Segment Start: Exercise input

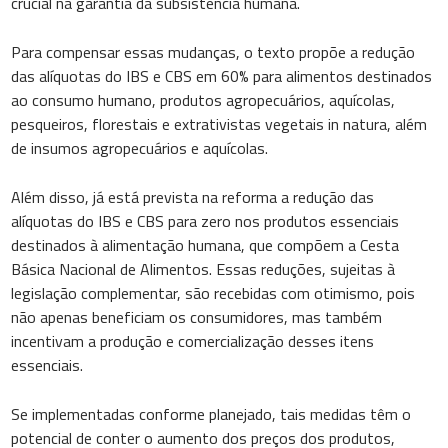
crucial na garantia da subsistência humana.
Para compensar essas mudanças, o texto propõe a redução
das alíquotas do IBS e CBS em 60% para alimentos destinados
ao consumo humano, produtos agropecuários, aquícolas,
pesqueiros, florestais e extrativistas vegetais in natura, além
de insumos agropecuários e aquícolas.
Além disso, já está prevista na reforma a redução das
alíquotas do IBS e CBS para zero nos produtos essenciais
destinados à alimentação humana, que compõem a Cesta
Básica Nacional de Alimentos. Essas reduções, sujeitas à
legislação complementar, são recebidas com otimismo, pois
não apenas beneficiam os consumidores, mas também
incentivam a produção e comercialização desses itens
essenciais.
Se implementadas conforme planejado, tais medidas têm o
potencial de conter o aumento dos preços dos produtos,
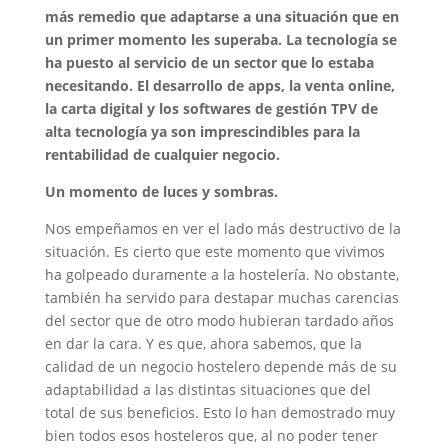
más remedio que adaptarse a una situación que en
un primer momento les superaba. La tecnología se
ha puesto al servicio de un sector que lo estaba
necesitando. El desarrollo de apps, la venta online,
la carta digital y los softwares de gestión TPV de
alta tecnología ya son imprescindibles para la
rentabilidad de cualquier negocio.
Un momento de luces y sombras.
Nos empeñamos en ver el lado más destructivo de la
situación. Es cierto que este momento que vivimos
ha golpeado duramente a la hostelería. No obstante,
también ha servido para destapar muchas carencias
del sector que de otro modo hubieran tardado años
en dar la cara. Y es que, ahora sabemos, que la
calidad de un negocio hostelero depende más de su
adaptabilidad a las distintas situaciones que del
total de sus beneficios. Esto lo han demostrado muy
bien todos esos hosteleros que, al no poder tener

Segment End: Exercise input

What you return must match the records exactly, apart from the images, which are omitted.

crucial na garantia da subsistência humana.
Para compensar essas mudanças, o texto propõe a redução
das alíquotas do IBS e CBS em 60% para alimentos destinados
ao consumo humano, produtos agropecuários, aquícolas,
pesqueiros, florestais e extrativistas vegetais in natura, além
de insumos agropecuários e aquícolas.
Além disso, já está prevista na reforma a redução das
alíquotas do IBS e CBS para zero nos produtos essenciais
destinados à alimentação humana, que compõem a Cesta
Básica Nacional de Alimentos. Essas reduções, sujeitas à
legislação complementar, são recebidas com otimismo, pois
não apenas beneficiam os consumidores, mas também
incentivam a produção e comercialização desses itens
essenciais.
Se implementadas conforme planejado, tais medidas têm o
potencial de conter o aumento dos preços dos produtos,
más remedio que adaptarse a una situación que en
un primer momento les superaba. La tecnología se
ha puesto al servicio de un sector que lo estaba
necesitando. El desarrollo de apps, la venta online,
la carta digital y los softwares de gestión TPV de
alta tecnología ya son imprescindibles para la
rentabilidad de cualquier negocio.
Un momento de luces y sombras.
Nos empeñamos en ver el lado más destructivo de la
situación. Es cierto que este momento que vivimos
ha golpeado duramente a la hostelería. No obstante,
también ha servido para destapar muchas carencias
del sector que de otro modo hubieran tardado años
en dar la cara. Y es que, ahora sabemos, que la
calidad de un negocio hostelero depende más de su
adaptabilidad a las distintas situaciones que del
total de sus beneficios. Esto lo han demostrado muy
bien todos esos hosteleros que, al no poder tener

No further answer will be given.